* [THE PROBLEM]: Please restate the records below word for word, leaving out every picture.

Page-level text extractions
== Segment start ==

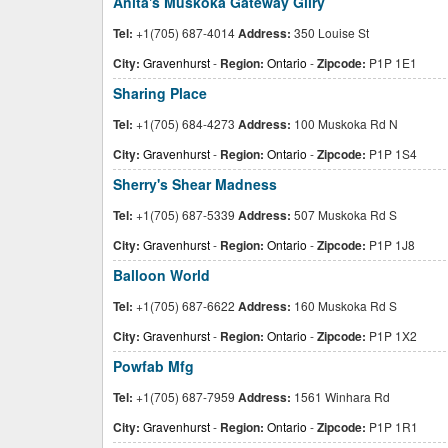
Anita's Muskoka Gateway Gllry
Tel:
+1(705) 687-4014
Address:
350 Louise St
City:
Gravenhurst
-
Region:
Ontario
-
Zipcode:
P1P 1E1
Sharing Place
Tel:
+1(705) 684-4273
Address:
100 Muskoka Rd N
City:
Gravenhurst
-
Region:
Ontario
-
Zipcode:
P1P 1S4
Sherry's Shear Madness
Tel:
+1(705) 687-5339
Address:
507 Muskoka Rd S
City:
Gravenhurst
-
Region:
Ontario
-
Zipcode:
P1P 1J8
Balloon World
Tel:
+1(705) 687-6622
Address:
160 Muskoka Rd S
City:
Gravenhurst
-
Region:
Ontario
-
Zipcode:
P1P 1X2
Powfab Mfg
Tel:
+1(705) 687-7959
Address:
1561 Winhara Rd
City:
Gravenhurst
-
Region:
Ontario
-
Zipcode:
P1P 1R1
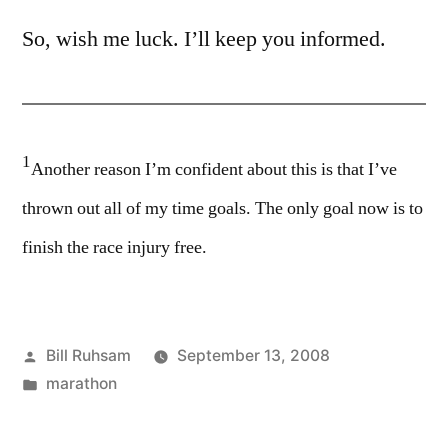
So, wish me luck. I’ll keep you informed.
1
Another reason I’m confident about this is that I’ve
thrown out all of my time goals. The only goal now is to
finish the race injury free.
Posted
Bill Ruhsam
September 13, 2008
by
Posted
marathon
in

== Segment end ==

* [ANSWER SECTION]:
Anita's Muskoka Gateway Gllry
Tel:
+1(705) 687-4014
Address:
350 Louise St
City:
Gravenhurst
-
Region:
Ontario
-
Zipcode:
P1P 1E1
Sharing Place
Tel:
+1(705) 684-4273
Address:
100 Muskoka Rd N
City:
Gravenhurst
-
Region:
Ontario
-
Zipcode:
P1P 1S4
Sherry's Shear Madness
Tel:
+1(705) 687-5339
Address:
507 Muskoka Rd S
City:
Gravenhurst
-
Region:
Ontario
-
Zipcode:
P1P 1J8
Balloon World
Tel:
+1(705) 687-6622
Address:
160 Muskoka Rd S
City:
Gravenhurst
-
Region:
Ontario
-
Zipcode:
P1P 1X2
Powfab Mfg
Tel:
+1(705) 687-7959
Address:
1561 Winhara Rd
City:
Gravenhurst
-
Region:
Ontario
-
Zipcode:
P1P 1R1
So, wish me luck. I’ll keep you informed.
1
Another reason I’m confident about this is that I’ve
thrown out all of my time goals. The only goal now is to
finish the race injury free.
Posted
Bill Ruhsam
September 13, 2008
by
Posted
marathon
in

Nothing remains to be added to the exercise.